The worst part of fumbling something while in an engine bay: Not hearing it hit the floor.


----------



## coolidge (Sep 17, 2015)

I doubt you will injure yourself using EvapoRust, I threw my wire wheels away.


----------



## Mark in Indiana (Sep 17, 2015)

Mike,
Your story reminds me of a guy that I worked with in a maintenance shop:
He was drilling a piece of steel with a large drill press. The workpiece wasn't clamped. He was holding it with his right hand. He was also bent down to examine the work. At the point where the drill bit caught the workpiece, it spun around and hit his jaw. He suffered a broken jaw and lost 6 teeth.


----------



## savarin (Sep 17, 2015)

I nearly lost a nipple yesterday.
I was polishing a short length of aluminium tube when I misjudged the angle of feed into the buff, it grabbed it, flung it to the back of the shroud where it spun out at an amazing rate of knots and caught me just under the nipple.
Bugger it really hurt.


----------



## jpfabricator (Sep 17, 2015)

I was a welder helper and pipefitter for a long while. We used the massive dewalt grinders with a twisted wire wheel to clean rust and slag off of pipe bevels and welds.
Safety  glasses and a face shield were mandatory.
Even whith all that I had a wire come off and imbed itself in the end of my nose.
A few thousands to the left and it might have ended up in my eye, a few to the right and it would have went up my nostrile.
I have a nice scar to show, and I now use cup brushes.

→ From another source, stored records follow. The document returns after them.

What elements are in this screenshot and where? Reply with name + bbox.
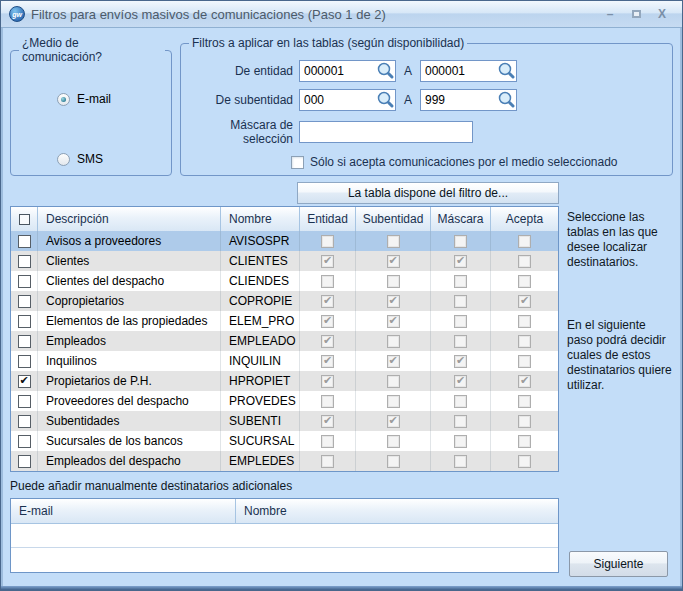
row-acepta-cell bbox=[491, 351, 558, 371]
manual-section-label: Puede añadir manualmente destinatarios a… bbox=[10, 479, 682, 493]
entidad-from-lookup-icon[interactable] bbox=[376, 61, 395, 80]
row-select-checkbox[interactable] bbox=[18, 255, 31, 268]
header-descripcion[interactable]: Descripción bbox=[38, 207, 221, 231]
manual-header-email[interactable]: E-mail bbox=[11, 499, 236, 523]
subentidad-from-lookup-icon[interactable] bbox=[376, 90, 395, 109]
header-nombre[interactable]: Nombre bbox=[221, 207, 300, 231]
row-acepta-cell bbox=[491, 331, 558, 351]
row-select-checkbox[interactable] bbox=[18, 435, 31, 448]
table-row[interactable]: Proveedores del despachoPROVEDES bbox=[11, 391, 558, 411]
manual-email-cell[interactable] bbox=[11, 524, 236, 547]
row-select-checkbox[interactable] bbox=[18, 375, 31, 388]
row-subentidad-cell bbox=[356, 311, 431, 331]
filter-info-button[interactable]: La tabla dispone del filtro de... bbox=[297, 182, 559, 204]
app-icon: gw bbox=[9, 6, 25, 22]
table-row[interactable]: Elementos de las propiedadesELEM_PRO bbox=[11, 311, 558, 331]
table-row[interactable]: SubentidadesSUBENTI bbox=[11, 411, 558, 431]
table-row[interactable]: ClientesCLIENTES bbox=[11, 251, 558, 271]
acepta-flag-checkbox bbox=[518, 395, 531, 408]
row-descripcion: Clientes del despacho bbox=[38, 271, 221, 291]
row-entidad-cell bbox=[300, 391, 356, 411]
maximize-button[interactable] bbox=[628, 6, 644, 22]
side-note-2: En el siguiente paso podrá decidir cuale… bbox=[567, 318, 673, 393]
row-select-checkbox[interactable] bbox=[18, 355, 31, 368]
row-mascara-cell bbox=[431, 431, 491, 451]
radio-email-icon bbox=[57, 93, 70, 106]
subentidad-to-lookup-icon[interactable] bbox=[497, 90, 516, 109]
row-entidad-cell bbox=[300, 271, 356, 291]
mascara-flag-checkbox bbox=[454, 395, 467, 408]
subentidad-flag-checkbox bbox=[387, 295, 400, 308]
entidad-flag-checkbox bbox=[321, 455, 334, 468]
row-select-checkbox[interactable] bbox=[18, 455, 31, 468]
header-subentidad[interactable]: Subentidad bbox=[356, 207, 431, 231]
manual-nombre-cell[interactable] bbox=[236, 524, 558, 547]
manual-header-nombre[interactable]: Nombre bbox=[236, 499, 558, 523]
row-descripcion: Copropietarios bbox=[38, 291, 221, 311]
row-select-checkbox[interactable] bbox=[18, 415, 31, 428]
mascara-input[interactable] bbox=[299, 121, 473, 143]
minimize-button[interactable]: – bbox=[602, 6, 618, 22]
table-row[interactable]: CopropietariosCOPROPIE bbox=[11, 291, 558, 311]
row-entidad-cell bbox=[300, 251, 356, 271]
row-subentidad-cell bbox=[356, 451, 431, 471]
header-entidad[interactable]: Entidad bbox=[300, 207, 356, 231]
row-select-checkbox[interactable] bbox=[18, 335, 31, 348]
row-nombre: SUBENTI bbox=[221, 411, 300, 431]
row-select-cell bbox=[11, 391, 38, 411]
entidad-to-lookup-icon[interactable] bbox=[497, 61, 516, 80]
siguiente-button[interactable]: Siguiente bbox=[569, 551, 668, 577]
row-descripcion: Clientes bbox=[38, 251, 221, 271]
row-subentidad-cell bbox=[356, 391, 431, 411]
table-row[interactable]: Sucursales de los bancosSUCURSAL bbox=[11, 431, 558, 451]
mascara-flag-checkbox bbox=[454, 335, 467, 348]
table-row[interactable]: InquilinosINQUILIN bbox=[11, 351, 558, 371]
mascara-label: Máscara de selección bbox=[187, 118, 299, 146]
groupbox-medio-title: ¿Medio de comunicación? bbox=[19, 36, 165, 64]
maximize-icon bbox=[632, 10, 641, 18]
manual-table-row[interactable] bbox=[11, 548, 558, 572]
subentidad-flag-checkbox bbox=[387, 275, 400, 288]
entidad-flag-checkbox bbox=[321, 315, 334, 328]
row-acepta-cell bbox=[491, 391, 558, 411]
table-row[interactable]: Avisos a proveedoresAVISOSPR bbox=[11, 231, 558, 251]
radio-sms[interactable]: SMS bbox=[57, 152, 165, 166]
subentidad-flag-checkbox bbox=[387, 455, 400, 468]
row-select-checkbox[interactable] bbox=[18, 315, 31, 328]
header-acepta[interactable]: Acepta bbox=[491, 207, 558, 231]
row-select-checkbox[interactable] bbox=[18, 395, 31, 408]
entidad-flag-checkbox bbox=[321, 275, 334, 288]
table-row[interactable]: Propietarios de P.H.HPROPIET bbox=[11, 371, 558, 391]
row-nombre: CLIENDES bbox=[221, 271, 300, 291]
close-button[interactable]: X bbox=[654, 6, 670, 22]
entidad-flag-checkbox bbox=[321, 255, 334, 268]
mascara-flag-checkbox bbox=[454, 435, 467, 448]
acepta-flag-checkbox bbox=[518, 315, 531, 328]
row-subentidad-cell bbox=[356, 231, 431, 251]
manual-nombre-cell[interactable] bbox=[236, 548, 558, 572]
header-mascara[interactable]: Máscara bbox=[431, 207, 491, 231]
radio-email[interactable]: E-mail bbox=[57, 92, 165, 106]
acepta-flag-checkbox bbox=[518, 335, 531, 348]
table-row[interactable]: Empleados del despachoEMPLEDES bbox=[11, 451, 558, 471]
row-select-checkbox[interactable] bbox=[18, 235, 31, 248]
row-mascara-cell bbox=[431, 311, 491, 331]
row-select-checkbox[interactable] bbox=[18, 295, 31, 308]
mascara-flag-checkbox bbox=[454, 415, 467, 428]
row-acepta-cell bbox=[491, 271, 558, 291]
manual-table-row[interactable] bbox=[11, 524, 558, 548]
header-select-all[interactable] bbox=[11, 207, 38, 231]
mascara-flag-checkbox bbox=[454, 255, 467, 268]
manual-email-cell[interactable] bbox=[11, 548, 236, 572]
acepta-flag-checkbox bbox=[518, 255, 531, 268]
row-select-cell bbox=[11, 251, 38, 271]
entidad-flag-checkbox bbox=[321, 375, 334, 388]
row-select-checkbox[interactable] bbox=[18, 275, 31, 288]
table-row[interactable]: EmpleadosEMPLEADO bbox=[11, 331, 558, 351]
row-select-cell bbox=[11, 451, 38, 471]
subentidad-flag-checkbox bbox=[387, 395, 400, 408]
row-descripcion: Empleados bbox=[38, 331, 221, 351]
entidad-flag-checkbox bbox=[321, 415, 334, 428]
table-row[interactable]: Clientes del despachoCLIENDES bbox=[11, 271, 558, 291]
solo-acepta-checkbox[interactable] bbox=[291, 156, 304, 169]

Sent from somewhere in East Texas Jake Parker


----------



## mcostello (Sep 18, 2015)

That had to hurt!


----------



## Mark in Indiana (Sep 18, 2015)

I like a lot of the job safety rules and advances in PPE. When I got into the trades in the early 80s, you may to have safety glasses, that were just horn rimmed with side shields. I used to work with extruders. many times we had to burn the plastic off of the extrusion screws and wire brush them with a massive cup wheel. I pulled a lot of shrapnel out of my skin during those years. I wish they had the quality of safety glasses and face shields back then, that they have now.


----------



## mike837go (Sep 18, 2015)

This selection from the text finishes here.